EXERCISE INSTRUCTIONS →
A line belongs in the answer if it contains "différence"; copy every such line from the entries below.

Data records:
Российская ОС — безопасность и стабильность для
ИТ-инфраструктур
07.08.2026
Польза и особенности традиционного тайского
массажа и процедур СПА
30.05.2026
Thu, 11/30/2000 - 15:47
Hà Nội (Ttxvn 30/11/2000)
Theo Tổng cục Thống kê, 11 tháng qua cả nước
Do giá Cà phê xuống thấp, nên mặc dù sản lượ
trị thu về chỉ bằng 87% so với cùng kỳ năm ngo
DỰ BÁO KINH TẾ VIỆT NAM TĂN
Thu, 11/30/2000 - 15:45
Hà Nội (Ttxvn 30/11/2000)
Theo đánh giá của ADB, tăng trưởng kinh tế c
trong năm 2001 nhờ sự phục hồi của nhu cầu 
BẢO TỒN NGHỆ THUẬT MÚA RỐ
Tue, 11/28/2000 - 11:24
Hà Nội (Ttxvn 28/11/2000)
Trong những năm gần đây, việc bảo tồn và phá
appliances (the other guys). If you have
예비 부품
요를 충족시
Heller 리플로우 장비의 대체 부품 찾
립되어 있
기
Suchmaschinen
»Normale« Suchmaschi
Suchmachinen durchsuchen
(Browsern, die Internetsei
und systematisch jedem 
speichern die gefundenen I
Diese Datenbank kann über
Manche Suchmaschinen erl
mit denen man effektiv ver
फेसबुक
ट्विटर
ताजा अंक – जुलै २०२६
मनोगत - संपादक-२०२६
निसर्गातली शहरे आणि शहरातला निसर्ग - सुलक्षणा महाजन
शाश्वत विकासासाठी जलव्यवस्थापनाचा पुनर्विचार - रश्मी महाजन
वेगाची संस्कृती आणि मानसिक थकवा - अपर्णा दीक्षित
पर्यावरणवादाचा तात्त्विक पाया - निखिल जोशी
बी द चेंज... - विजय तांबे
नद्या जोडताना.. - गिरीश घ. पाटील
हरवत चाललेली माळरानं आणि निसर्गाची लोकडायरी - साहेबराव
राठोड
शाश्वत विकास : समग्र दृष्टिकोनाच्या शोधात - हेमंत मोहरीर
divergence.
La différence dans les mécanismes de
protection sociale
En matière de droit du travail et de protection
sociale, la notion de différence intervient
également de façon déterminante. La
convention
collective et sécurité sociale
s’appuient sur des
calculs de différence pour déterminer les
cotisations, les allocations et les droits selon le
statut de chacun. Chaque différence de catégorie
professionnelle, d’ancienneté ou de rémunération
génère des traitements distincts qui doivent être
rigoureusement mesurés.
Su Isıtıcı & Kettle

RESPONSE FOR THIS EXERCISE →
La différence dans les mécanismes de
sociale, la notion de différence intervient
calculs de différence pour déterminer les
statut de chacun. Chaque différence de catégorie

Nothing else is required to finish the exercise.